I'm a native upstate New Yorker, something very different from those 
from that downstate city that bears the same name as our state. Native 
in the sense that I was born here, not that I'm a "Native-American." 
(Something many of us think is one of our problems - far too many 
hyphenated Americans.) I am a farmer by trade.

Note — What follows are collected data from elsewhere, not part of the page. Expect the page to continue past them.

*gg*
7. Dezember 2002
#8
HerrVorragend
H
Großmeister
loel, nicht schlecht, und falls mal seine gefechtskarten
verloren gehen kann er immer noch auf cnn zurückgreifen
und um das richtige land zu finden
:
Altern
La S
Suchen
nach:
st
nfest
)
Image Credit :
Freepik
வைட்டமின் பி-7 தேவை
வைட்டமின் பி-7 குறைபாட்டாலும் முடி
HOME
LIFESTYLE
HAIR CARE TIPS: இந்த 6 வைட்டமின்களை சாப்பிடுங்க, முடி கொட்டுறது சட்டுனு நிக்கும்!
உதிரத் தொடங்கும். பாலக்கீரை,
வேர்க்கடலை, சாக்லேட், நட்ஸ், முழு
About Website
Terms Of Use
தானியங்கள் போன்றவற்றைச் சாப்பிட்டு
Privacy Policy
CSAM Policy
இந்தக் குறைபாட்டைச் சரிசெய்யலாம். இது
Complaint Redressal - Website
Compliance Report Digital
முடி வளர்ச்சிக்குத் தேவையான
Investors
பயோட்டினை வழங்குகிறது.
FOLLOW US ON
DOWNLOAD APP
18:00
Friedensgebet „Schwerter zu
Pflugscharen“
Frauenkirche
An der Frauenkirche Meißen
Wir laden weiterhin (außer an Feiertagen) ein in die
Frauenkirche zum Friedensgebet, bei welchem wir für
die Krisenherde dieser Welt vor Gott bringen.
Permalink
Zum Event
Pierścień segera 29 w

The US is a strange place that often makes little sense. We drive on the 
parkway, and park on the driveway, and we are arrogant enough to call 
ourselves "Americans," as if the US was the only country on the two 
continents. (Yes, I'm as guilty of that as the next guy. All part of the 
culture.) We have several dialects, each with its own spellings of 
certain words, and sometimes those from one part of the country have a 
hard time understanding those from another. And add to that all the 
words we've integrated from languages from all over the world - our 
infamous "melting-pot" at work - and you get a hopeless mess. But it's 
our mess, and we like it that way.

BTW Anne, sorry, but to my ears "thoil" sounds like something someone 
with a lisp would say when describing a planting medium.

> T
>> As they say in NY, put out or get out. The British translation for
>> that would be: get down from your high horse and help out or just
>> go away.
>
> OR "Put up, or shut up" :-)
>
I don't remember hearing Max's version in Upstate New York. The high 
horse variation is older usage (My grandmother favored it. Oops. Sorry. 
*favoured* it.), and Anne's version is the most common here. Another 
version is "Put your money where your mouth is."

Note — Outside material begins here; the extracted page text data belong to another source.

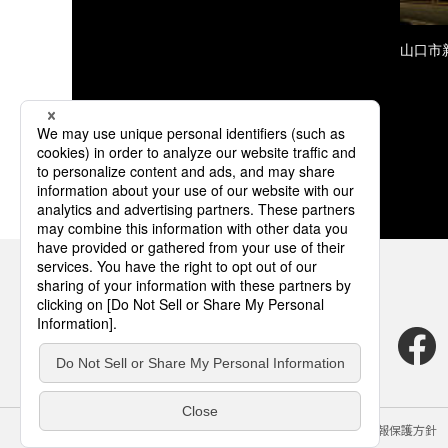
山口市
サイトのご利用にあたって
クッキーポリシー
個人情報保護方針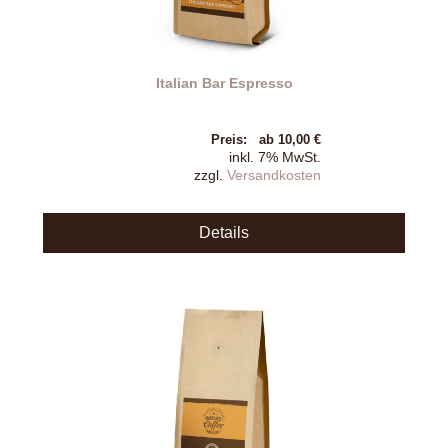
Italian Bar Espresso
Preis:
ab 10,00 €
inkl. 7% MwSt.
zzgl.
Versandkosten
Details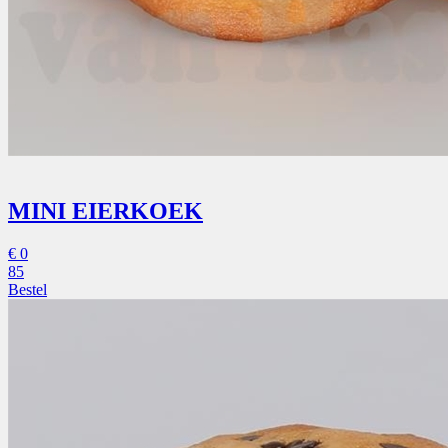
MINI EIERKOEK
€
0
85
Bestel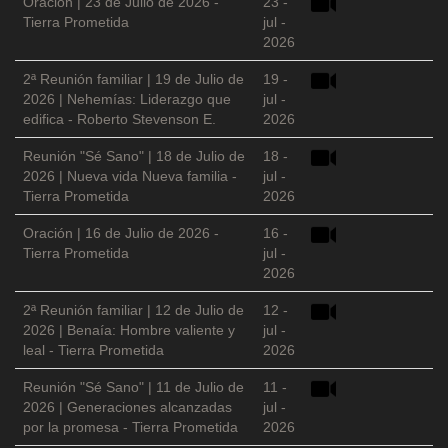
Oración | 23 de Julio de 2026 -
23 -
Tierra Prometida
jul -
2026
2ª Reunión familiar | 19 de Julio de
19 -
2026 | Nehemías: Liderazgo que
jul -
edifica - Roberto Stevenson E.
2026
Reunión "Sé Sano" | 18 de Julio de
18 -
2026 | Nueva vida Nueva familia -
jul -
Tierra Prometida
2026
Oración | 16 de Julio de 2026 -
16 -
Tierra Prometida
jul -
2026
2ª Reunión familiar | 12 de Julio de
12 -
2026 | Benaía: Hombre valiente y
jul -
leal - Tierra Prometida
2026
Reunión "Sé Sano" | 11 de Julio de
11 -
2026 | Generaciones alcanzadas
jul -
por la promesa - Tierra Prometida
2026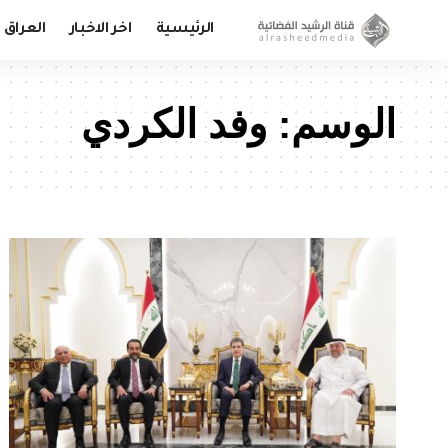
الرئيسية
اخر الاخبار
العراق
الوسم:
وفد الكردي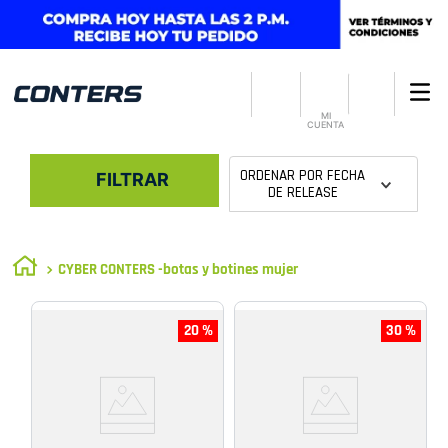
MI
CUENTA
ORDENAR POR
FECHA
FILTRAR
DE RELEASE
CYBER CONTERS -botas y botines mujer
20 %
30 %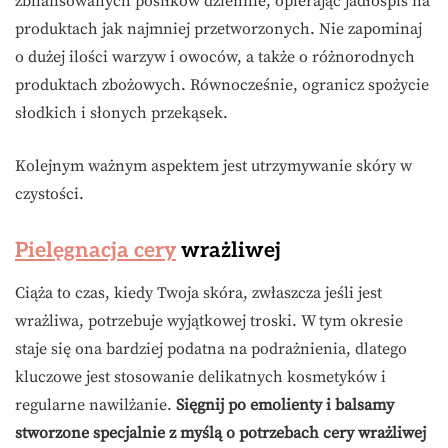
zbilansowanych posiłków dziennie, opierając jadłospis na
produktach jak najmniej przetworzonych. Nie zapominaj
o dużej ilości warzyw i owoców, a także o różnorodnych
produktach zbożowych. Równocześnie, ogranicz spożycie
słodkich i słonych przekąsek.
Kolejnym ważnym aspektem jest utrzymywanie skóry w
czystości.
Pielęgnacja cery
wrażliwej
Ciąża to czas, kiedy Twoja skóra, zwłaszcza jeśli jest
wrażliwa, potrzebuje wyjątkowej troski. W tym okresie
staje się ona bardziej podatna na podrażnienia, dlatego
kluczowe jest stosowanie delikatnych kosmetyków i
regularne nawilżanie.
Sięgnij po emolienty i balsamy
stworzone specjalnie z myślą o potrzebach cery wrażliwej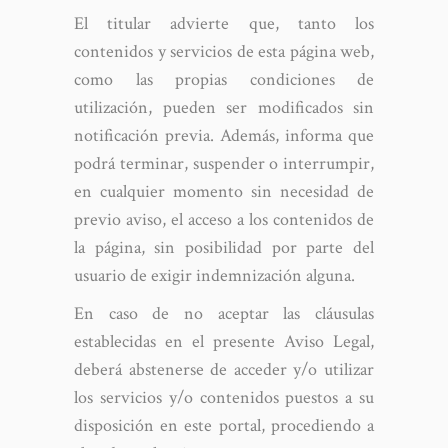
El titular advierte que, tanto los
contenidos y servicios de esta página web,
como las propias condiciones de
utilización, pueden ser modificados sin
notificación previa. Además, informa que
podrá terminar, suspender o interrumpir,
en cualquier momento sin necesidad de
previo aviso, el acceso a los contenidos de
la página, sin posibilidad por parte del
usuario de exigir indemnización alguna.
En caso de no aceptar las cláusulas
establecidas en el presente Aviso Legal,
deberá abstenerse de acceder y/o utilizar
los servicios y/o contenidos puestos a su
disposición en este portal, procediendo a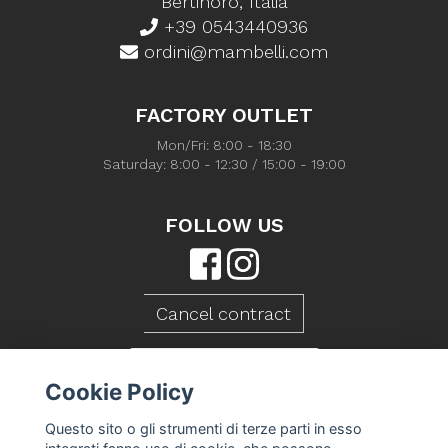
Bertinoro, Italia
+39 0543440936
ordini@mambelli.com
FACTORY OUTLET
Mon/Fri: 8:00 - 18:30
Saturday: 8:00 - 12:30 / 15:00 - 19:00
FOLLOW US
Cancel contract
CONTACT US
Cookie Policy
Questo sito o gli strumenti di terze parti in esso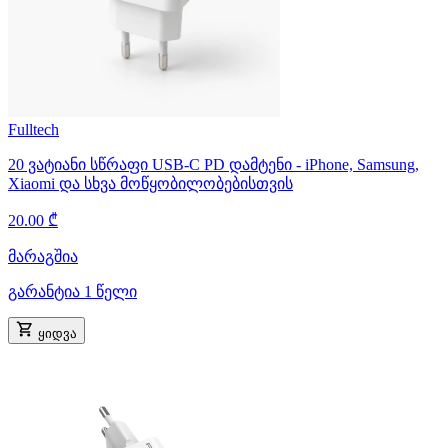
Fulltech
20 ვატიანი სწრაფი USB-C PD დამტენი - iPhone, Samsung,
Xiaomi და სხვა მოწყობილობებისთვის
20.00 ₾
მარაგშია
გარანტია 1 წელი
ყიდვა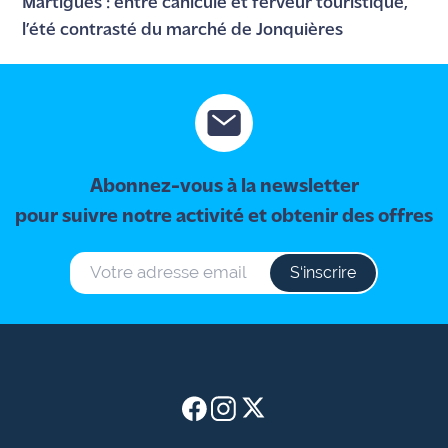
Martigues : entre canicule et ferveur touristique,
l’été contrasté du marché de Jonquières
Abonnez-vous à la newsletter
pour suivre notre activité et obtenir des offres
S‘inscrire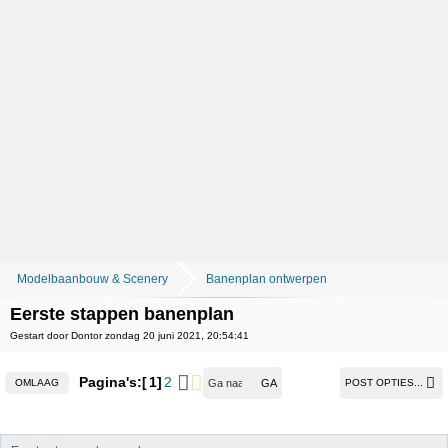
Modelbaanbouw & Scenery
Banenplan ontwerpen
Eerste stappen banenplan
Gestart door Dontor zondag 20 juni 2021, 20:54:41
Pagina's:
1
2
OMLAAG
POST OPTIES...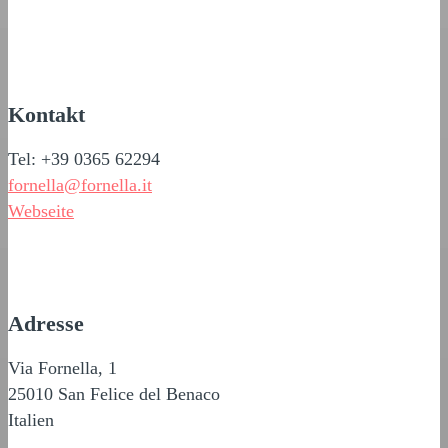
Kontakt
Tel: +39 0365 62294
fornella@fornella.it
Webseite
Adresse
Via Fornella, 1
25010 San Felice del Benaco
Italien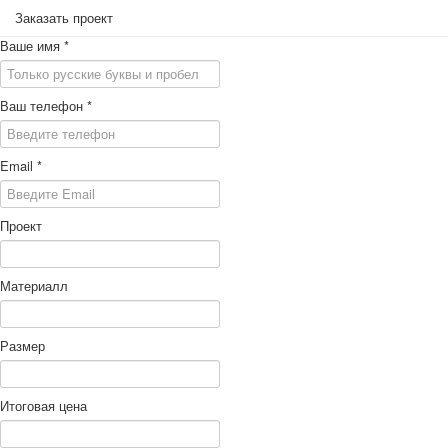
Заказать проект
Ваше имя
*
Ваш телефон
*
Email
*
Проект
Материалл
Размер
Итоговая цена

>> So please, you are welcome to join the Mageia team and provide an
>> en_GB translation for what is missing. You are welcome to sit in
>> silent defiance and nurse your stubbornness. But this, this
>> angst-driven tirade? This is not welcome at all. It only generates
>> more angst.
>
> After a bad start, just relax.  You will be welcomed if you do give
> your effort.
>
> Anne
>
Lord knows I can't speak for all Americans, but for my own part I could 
easily adapt if British were the default language, rather than American. 
I have traveled to Canada and have cruised through web sites that used 
British spelling, and have felt no offense (Oops again. *offence,* isn't 
it?) at seeing it. If it will help international relations, I'm more 
than willing to exist with spellings that look odd to me. After a while, 
I doubt they'd still look so odd.

Heck, you can use Cockney if you want. Sounds like fun.